Rapid climate change poses a serious and immediate threat to life on Earth. As atmospheric methane traps heat 30 times more effectively than CO2, temperatures are rising as a result.
“Nanowires” produced by Geobacter in response to an electric field applied to electricity-producing biofilms. These nanowires are composed of cytochrome OmcZ and show 1000-fold higher conductivity and 3-times higher stiffness than the nanowires of cytochrome OmcS important in natural environments, allowing bacteria to transport electrons over 100-times their size. Image Credit: Sibel Ebru Yalcin. Design: Ella Maru Studio
Half of this methane is produced by microbes, and rising temperatures are also boosting microbial development, which results in the production of more greenhouse gases than can be absorbed by plants. This weakens the earth’s capacity to act as a carbon sink and increases global temperatures.
Another class of bacteria that consume up to 80% of the methane flux from ocean sediments that safeguard the Earth might be a viable remedy to this vicious cycle. Due to their extreme difficulty in laboratory research, microbes have remained a mystery in terms of how they function as the principal producers and consumers of methane.

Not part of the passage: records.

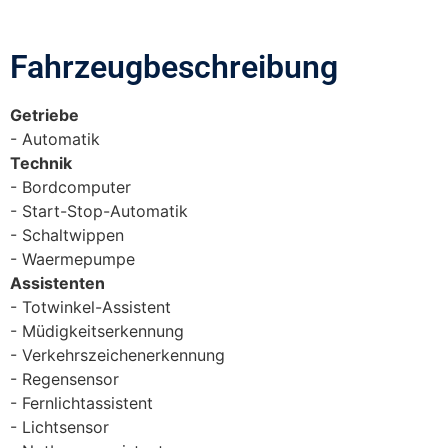
Fahrzeugbeschreibung​
Getriebe
Automatik
Technik
Bordcomputer
Start-Stop-Automatik
Schaltwippen
Waermepumpe
Assistenten
Totwinkel-Assistent
Müdigkeitserkennung
Verkehrszeichenerkennung
Regensensor
Fernlichtassistent
Lichtsensor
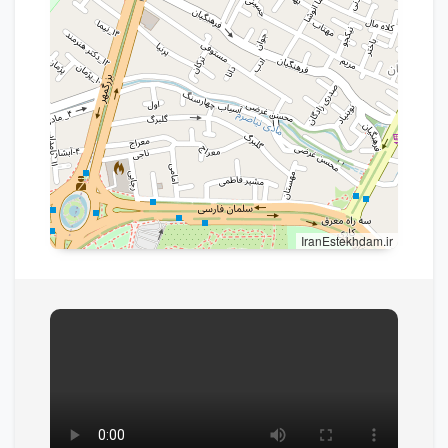
IranEstekhdam.ir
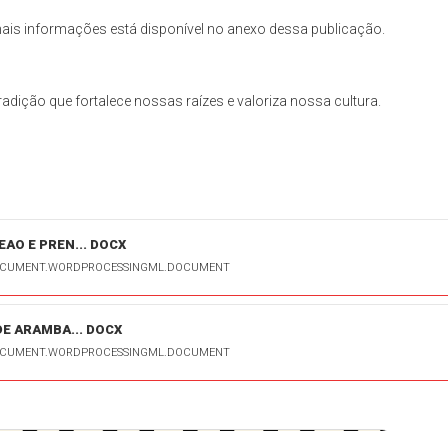
mais informações está disponível no anexo dessa publicação.
radição que fortalece nossas raízes e valoriza nossa cultura.
AO E PREN... DOCX
DOCUMENT.WORDPROCESSINGML.DOCUMENT
E ARAMBA... DOCX
DOCUMENT.WORDPROCESSINGML.DOCUMENT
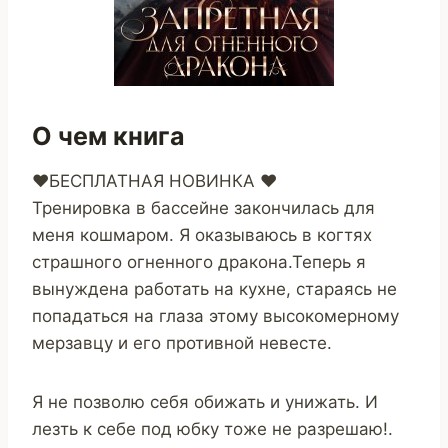
О чем книга
❤️БЕСПЛАТНАЯ НОВИНКА ❤️
Тренировка в бассейне закончилась для
меня кошмаром. Я оказываюсь в когтях
страшного огненного дракона.Теперь я
вынуждена работать на кухне, стараясь не
попадаться на глаза этому высокомерному
мерзавцу и его противной невесте.
Я не позволю себя обижать и унижать. И
лезть к себе под юбку тоже не разрешаю!.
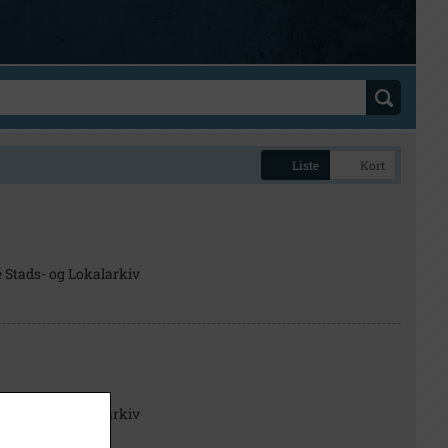
Liste
Kort
e Stads- og Lokalarkiv
e Stads- og Lokalarkiv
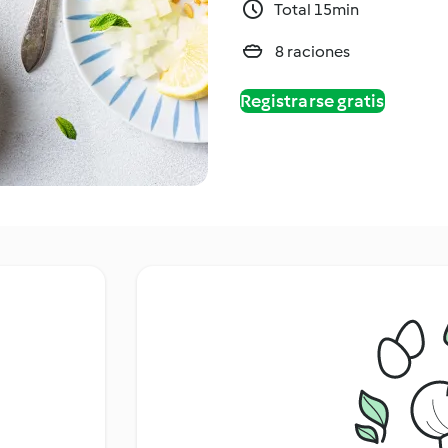
Total 15min
8 raciones
Registrarse gratis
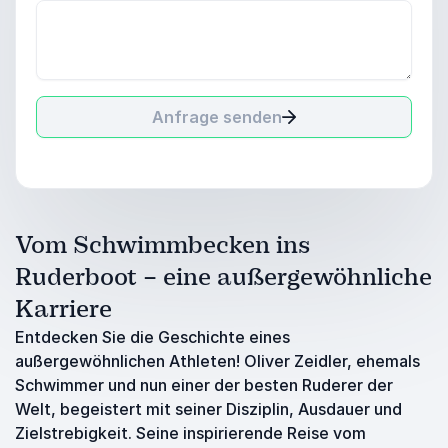
Anfrage senden
Vom Schwimmbecken ins
Ruderboot – eine außergewöhnliche
Karriere
Entdecken Sie die Geschichte eines
außergewöhnlichen Athleten! Oliver Zeidler, ehemals
Schwimmer und nun einer der besten Ruderer der
Welt, begeistert mit seiner Disziplin, Ausdauer und
Zielstrebigkeit. Seine inspirierende Reise vom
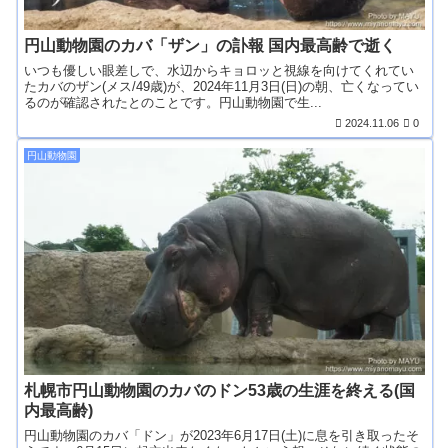
円山動物園のカバ「ザン」の訃報 国内最高齢で逝く
いつも優しい眼差しで、水辺からキョロッと視線を向けてくれてい
たカバのザン(メス/49歳)が、2024年11月3日(日)の朝、亡くなってい
るのが確認されたとのことです。円山動物園で生...
2024.11.06
0
円山動物園
札幌市円山動物園のカバのドン53歳の生涯を終える(国
内最高齢)
円山動物園のカバ「ドン」が2023年6月17日(土)に息を引き取ったそ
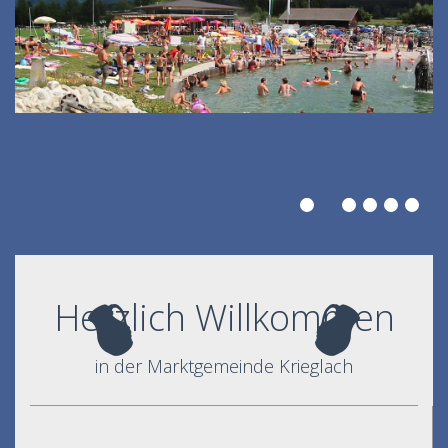
Herzlich Willkommen
in der Marktgemeinde Krieglach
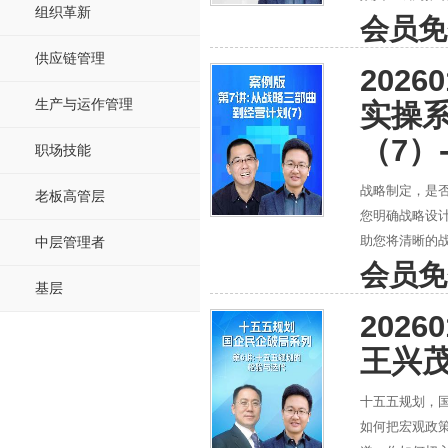
组织革新
会员免
供应链管理
202
生产与运作管理
实操
（7）
职场技能
战略制定，是
老板高管层
您明确战略设计
助您将清晰的
中层管理者
会员免
基层
202
王兴
十五五规划，国
如何把宏观政策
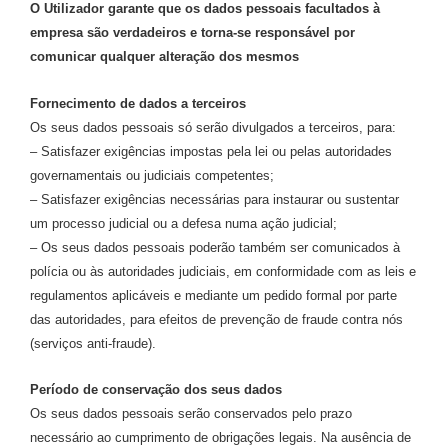
O Utilizador garante que os dados pessoais facultados à
empresa são verdadeiros e torna-se responsável por
comunicar qualquer alteração dos mesmos
Fornecimento de dados a terceiros
Os seus dados pessoais só serão divulgados a terceiros, para:
– Satisfazer exigências impostas pela lei ou pelas autoridades
governamentais ou judiciais competentes;
– Satisfazer exigências necessárias para instaurar ou sustentar
um processo judicial ou a defesa numa ação judicial;
– Os seus dados pessoais poderão também ser comunicados à
polícia ou às autoridades judiciais, em conformidade com as leis e
regulamentos aplicáveis e mediante um pedido formal por parte
das autoridades, para efeitos de prevenção de fraude contra nós
(serviços anti-fraude).
Período de conservação dos seus dados
Os seus dados pessoais serão conservados pelo prazo
necessário ao cumprimento de obrigações legais. Na ausência de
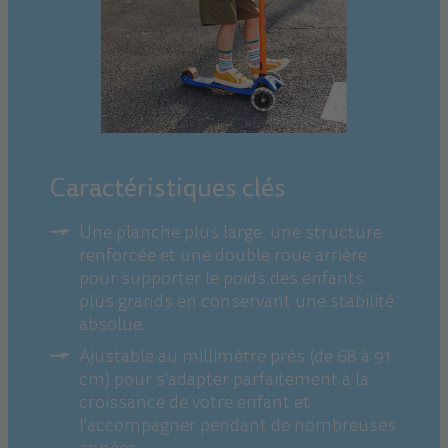
Caractéristiques clés
Une planche plus large, une structure
renforcée et une double roue arrière
pour supporter le poids des enfants
plus grands en conservant une stabilité
absolue.
Ajustable au millimètre près (de 68 à 91
cm) pour s'adapter parfaitement à la
croissance de votre enfant et
l’accompagner pendant de nombreuses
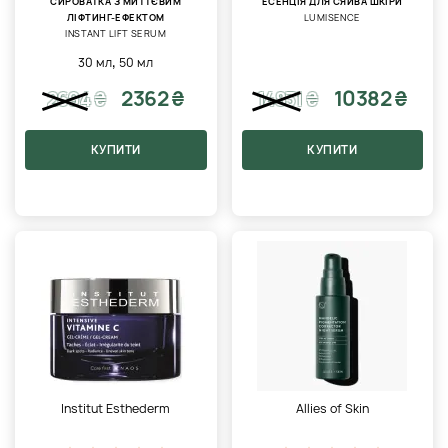
СИРОВАТКА З МИТТЄВИМ
ЕСЕНЦІЯ ДЛЯ СЯЙВА ШКІРИ
ЛІФТИНГ-ЕФЕКТОМ
LUMISENCE
INSTANT LIFT SERUM
,
30 мл
50 мл
2362 ₴
10382 ₴
2694
₴
14831
₴
КУПИТИ
КУПИТИ
Institut Esthederm
Allies of Skin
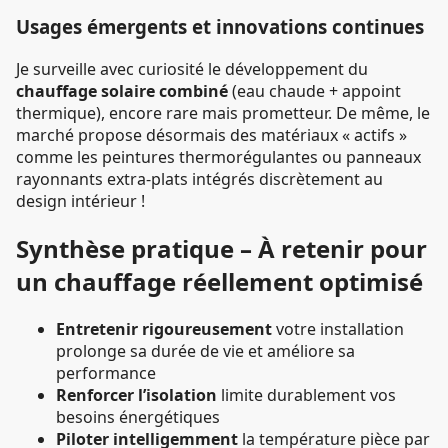
Usages émergents et innovations continues
Je surveille avec curiosité le développement du
chauffage solaire combiné
(eau chaude + appoint
thermique), encore rare mais prometteur. De même, le
marché propose désormais des matériaux « actifs »
comme les peintures thermorégulantes ou panneaux
rayonnants extra-plats intégrés discrètement au
design intérieur !
Synthèse pratique – À retenir pour
un chauffage réellement optimisé
Entretenir rigoureusement
votre installation
prolonge sa durée de vie et améliore sa
performance
Renforcer l’isolation
limite durablement vos
besoins énergétiques
Piloter intelligemment
la température pièce par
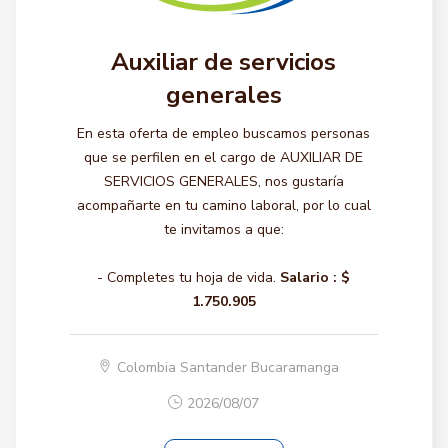
Auxiliar de servicios
generales
En esta oferta de empleo buscamos personas
que se perfilen en el cargo de AUXILIAR DE
SERVICIOS GENERALES, nos gustaría
acompañarte en tu camino laboral, por lo cual
te invitamos a que:
- Completes tu hoja de vida.
Salario :
$
1.750.905
Colombia Santander Bucaramanga
2026/08/07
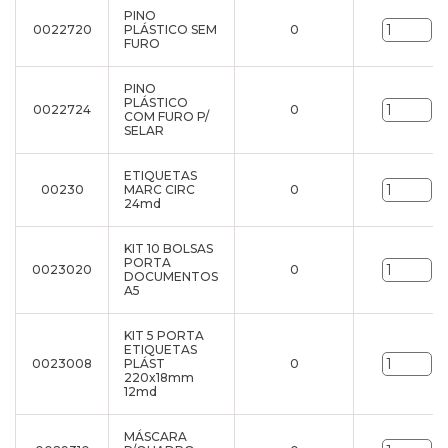
PINO
0022720
PLÁSTICO SEM
0
un
FURO
PINO
PLÁSTICO
0022724
0
un
COM FURO P/
SELAR
ETIQUETAS
00230
MARC CIRC
0
un
24md
KIT 10 BOLSAS
PORTA
0023020
0
un
DOCUMENTOS
A5
KIT 5 PORTA
ETIQUETAS
0023008
PLÁST
0
un
220x18mm
12md
MÁSCARA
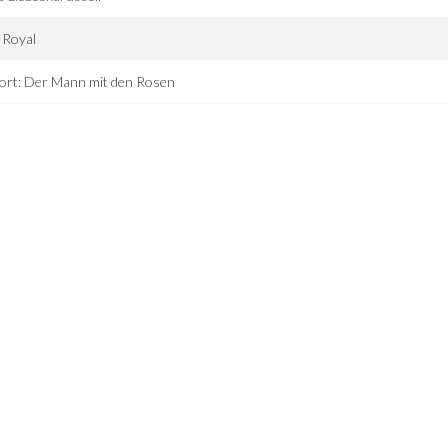
 Royal
ort: Der Mann mit den Rosen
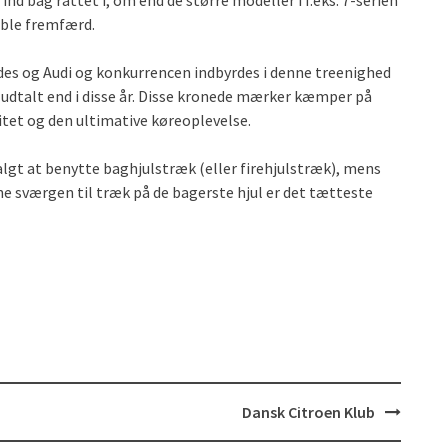
ind bag rattet i, om end de større modeller i f.eks. 7-serien
able fremfærd.
es og Audi og konkurrencen indbyrdes i denne treenighed
 udtalt end i disse år. Disse kronede mærker kæmper på
itet og den ultimative køreoplevelse.
gt at benytte baghjulstræk (eller firehjulstræk), mens
e sværgen til træk på de bagerste hjul er det tætteste
Dansk Citroen Klub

In Nature Microbiology, a Yale team led by Yangqi Gu and Nikhil Malvankar of the Molecular Biophysics and Biochemistry at Microbial Sciences Institute described the unexpected wire-like features of a protein that is strikingly similar to the protein employed by methane-eating microbes.
The group has previously demonstrated that this protein nanowire exhibits the highest conductivity currently known, enabling the production of the maximum electric power by any bacteria. However, no one has yet figured out how bacteria produce them or why they exhibit such high conductivity.
Yangqi and his colleagues used cryo-electron microscopy to examine the atomic structure of the nanowire and found that hemes were tightly packed to transfer electrons extremely quickly and with extremely high stability.
It also explains how these bacteria can create communities that can transfer electrons over 100 times the size of the individual bacteria and thrive in the absence of membrane-ingestible chemicals that resemble oxygen. To show how bacteria can produce nanowires on demand, Yangqi and the researchers also created artificial nanowires.
We are using these heme wires to generate electricity and to combat climate change by understanding how methane-eating microbes use similar heme wires.”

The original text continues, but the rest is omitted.